2. (a) Determine \( n \), if... (i) \( \sum_{r=1}^{n}(2 r-3)=840 \) (ii) \( \sum_{k=1}^{n}(3 k-7)=52 \) (b) Determine \( k \), if... (i) \( \sum_{t=2}^{k}(6 t-1)=795 \) (ii) \( \sum_{i=0}^{k}(1-3 i)=-125 \)

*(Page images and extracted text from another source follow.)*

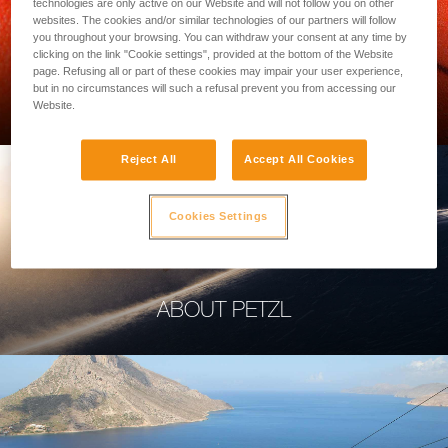
technologies are only active on our Website and will not follow you on other
websites. The cookies and/or similar technologies of our partners will follow
you throughout your browsing. You can withdraw your consent at any time by
clicking on the link "Cookie settings", provided at the bottom of the Website
page. Refusing all or part of these cookies may impair your user experience,
PROFESSIONAL
but in no circumstances will such a refusal prevent you from accessing our
Website.
Reject All
Accept All Cookies
Cookies Settings
ABOUT PETZL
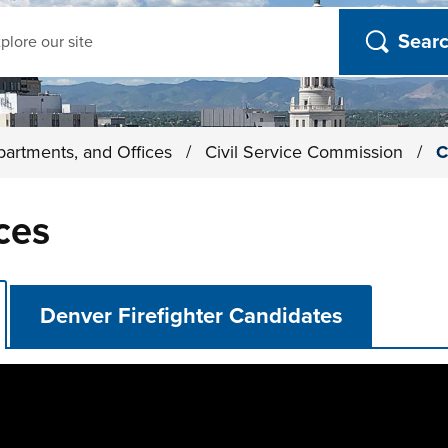
ch
partments, and Offices
/
Civil Service Commission
/
C
ces
Denver Firefighter Candidates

To solve these summation problems, let's break each one down step by step! For part (a): (i) The summation \( \sum_{r=1}^{n}(2r-3) \) can be rewritten as \( \sum_{r=1}^{n}(2r) - \sum_{r=1}^{n}(3) \). The first part is \( 2 \sum_{r=1}^{n} r = 2 \cdot \frac{n(n+1)}{2} = n(n+1) \), and the second part is \( 3n \). Therefore, we equate \( n(n + 1) - 3n = 840 \) or \( n^2 - 2n - 840 = 0 \). Solving this quadratic gives \( n = 30 \) or \( n = -28 \), so \( n = 30 \). (ii) For the summation \( \sum_{k=1}^{n}(3k-7) \), we can rewrite similar to before: \( 3\sum_{k=1}^{n} k - \sum_{k=1}^{n} 7 \). This simplifies to \( 3 \cdot \frac{n(n + 1)}{2} - 7n = \frac{3n(n + 1)}{2} - 7n = 52 \). Multiply through by 2 to eliminate the fraction: \( 3n(n + 1) - 14n = 104 \) leads us to \( 3n^2 - 11n - 104 = 0 \). Solving this gives \( n = 16 \) or \( n = -6.5 \), thus \( n = 16 \). For part (b): (i) For the sum \( \sum_{t=2}^{k}(6t-1) \), we first find the summed parts which gives \( 6 \sum_{t=2}^{k} t - \sum_{t=2}^{k} 1 \), where the former term leads to \( 6\left[ \frac{k(k+1)}{2} - 1 \right] \) and the latter simply equals \( (k - 1) \). Substituting, we have \( 6\left( \frac{k(k+1)}{2} - 1 \right) - (k - 1) = 795 \). Simplifying this yields a quadratic equation \( 3k(k + 1) - k + 6 - 795 = 0 \) or \( 3k^2 + 2k - 789 = 0 \). Solving this gives \( k = 14 \) or \( k = -18.5 \), hence \( k = 14 \). (ii) The summation \( \sum_{i=0}^{k}(1-3i) \) simplifies to \( (k + 1) - 3\sum_{i=0}^{k} i = (k + 1) - 3\left( \frac{k(k + 1)}{2} \right) = (k + 1) - \frac{3k(k + 1)}{2} = -125 \). By combining terms and obtaining a quadratic, we find that \( -\frac{3k^2 + k + 2}{2} = -125 \), leading to \( 3k^2 + k - 252 = 0 \). This resolves to \( k = 14 \) or \( k = -6 \), so \( k = 14 \) fits nicely as the acceptable solution!